Geremy Wooten, 34, dressed in a hospital hospital, was doing the rounds of intensive care at Wellstar Douglas Hospital in the Atlanta area when he heard an alarm in the hallway. He was sprinting into the room when a cardiac patient who weighed over 500 pounds rolled off a bed. “I caught him in a semi-squat position and just held him there,” he says.
Ten seconds passed, then 20. He easily spent half a minute trying to get the most out of it before help arrived.
Such accomplishments are not uncommon for the 5’10 “, 195-pound head of a clinical nurse. Wooten works up to ten-hour shifts, raising people who are too injured or reassured to go from bed to bed ̵
It’s not all muscle either. “If you’re going to persevere in this work, you need to know body mechanics and leverage,” says Wooten. Usually two hospital staff are required to move a patient. You will line up a bed with the patient’s crib and stand on opposite sides to grip the sheet under the patient. Then they lift a few inches, slowly move the person and gently set them down.

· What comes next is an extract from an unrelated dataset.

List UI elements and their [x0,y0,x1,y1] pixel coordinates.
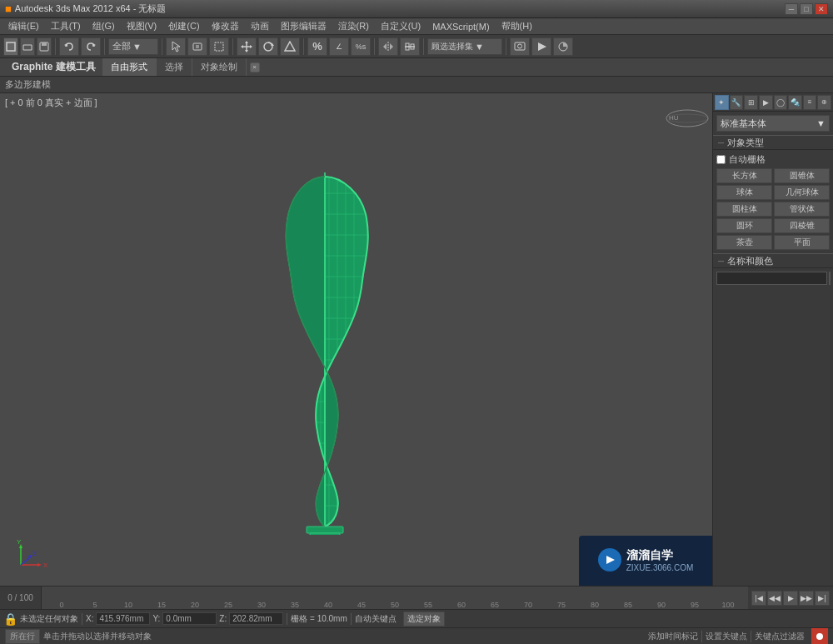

Nuclear force is of paramount importance, especially when a worker is bending over to push the patient to the new bed. Wooten’s way of building it: 4:00 a.m. workouts full of HIIT, dynamic lifts, kettlebell exercises, and yoga in his garage gym. “I have to practice what I preach,” he says. And be ready for anything.
Lift like a nurse
Place a heavy sandbag on the floor and spread it apart. Squat with your back flat, grabbing the center bag with both hands. Slide your hips forward and stand up and fold the bag back onto your right shoulder. Reverse the movement, lower the bag to the floor, and repeat the process, lifting the bag up on your left shoulder. Work up to 3 sets of 6.